== Try it ==
Please return each of the entries exactly, minus their pictures.

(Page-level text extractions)
....
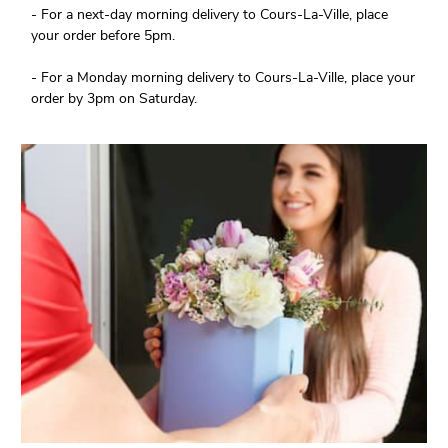
- For a next-day morning delivery to Cours-La-Ville, place
your order before 5pm.
- For a Monday morning delivery to Cours-La-Ville, place your
order by 3pm on Saturday.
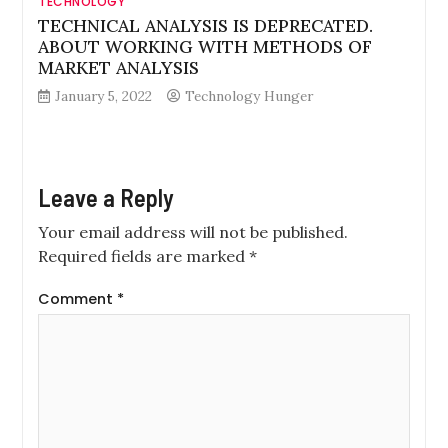
TECHNOLOGY
TECHNICAL ANALYSIS IS DEPRECATED.
ABOUT WORKING WITH METHODS OF
MARKET ANALYSIS
January 5, 2022
Technology Hunger
Leave a Reply
Your email address will not be published.
Required fields are marked
*
Comment
*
....
== Response ==
- For a next-day morning delivery to Cours-La-Ville, place
your order before 5pm.
- For a Monday morning delivery to Cours-La-Ville, place your
order by 3pm on Saturday.
TECHNOLOGY
TECHNICAL ANALYSIS IS DEPRECATED.
ABOUT WORKING WITH METHODS OF
MARKET ANALYSIS
January 5, 2022
Technology Hunger
Leave a Reply
Your email address will not be published.
Required fields are marked
*
Comment
*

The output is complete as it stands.